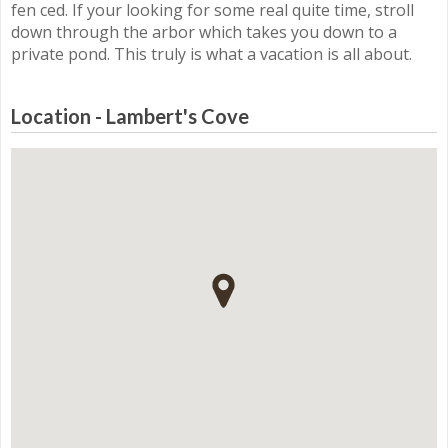
fen ced. If your looking for some real quite time, stroll
down through the arbor which takes you down to a
private pond. This truly is what a vacation is all about.
Location - Lambert's Cove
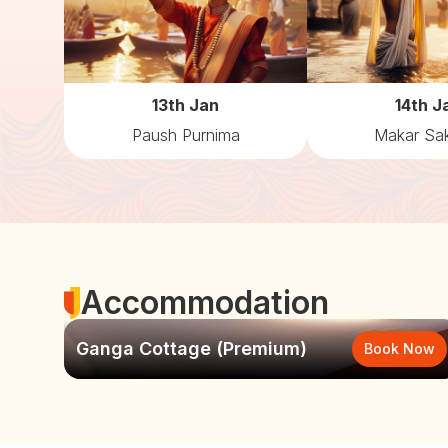
13th Jan
14th J
Paush Purnima
Makar Sak
Accommodation
Ganga Cottage (Premium)
Book Now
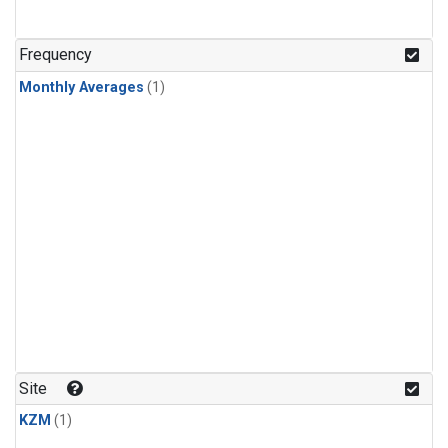
Frequency
Monthly Averages
(1)
Site
KZM
(1)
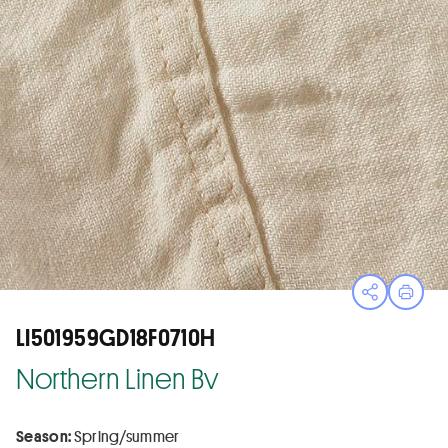
Open sha
Print
LI501959GD18F0710H
Northern Linen Bv
Season:
Spring/summer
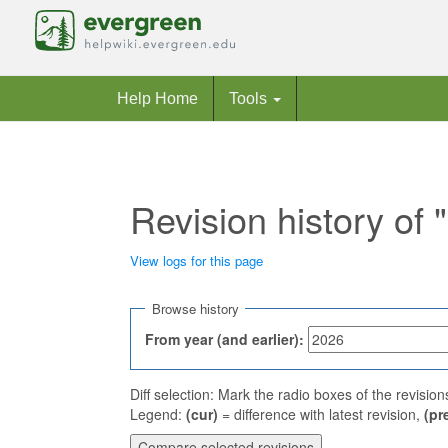
Help Home
Tools
Revision history of
View logs for this page
Jump to:
navigation
,
search
Browse history
From year (and earlier):
Diff selection: Mark the radio boxes of the revisio
Legend:
(cur)
= difference with latest revision,
(pr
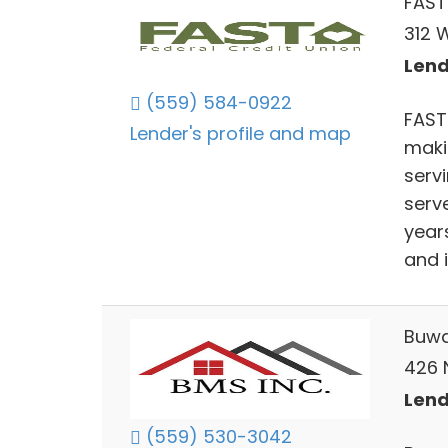
FAST
312 W
Lend
(559) 584-0922
FAST 
Lender's profile and map
maki
serv
serv
year
and i
Buwa
426 
Lend
(559) 530-3042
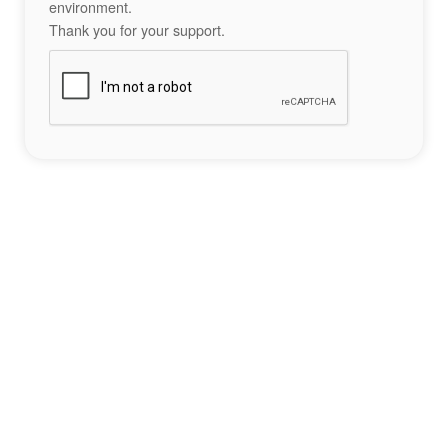
environment.
Thank you for your support.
----------------
Copy nothing outside the span: please output the lines from the one with "down through the" through the end of the entries above, and skip the pictures.

down through the arbor which takes you down to a
private pond. This truly is what a vacation is all about.
Location - Lambert's Cove
13th Jan
14th J
Paush Purnima
Makar Sak
Accommodation
Ganga Cottage (Premium)
Book Now
Frequency
Monthly Averages
(1)
Site
KZM
(1)
Open sha
Print
LI501959GD18F0710H
Northern Linen Bv
Season:
Spring/summer
Help Home
Tools
Revision history of
View logs for this page
Jump to:
navigation
,
search
Browse history
From year (and earlier):
Diff selection: Mark the radio boxes of the revisio
Legend:
(cur)
= difference with latest revision,
(pr
FAST
312 W
Lend
(559) 584-0922
FAST 
Lender's profile and map
maki
serv
serv
year
and i
Buwa
426 
Lend
(559) 530-3042
environment.
Thank you for your support.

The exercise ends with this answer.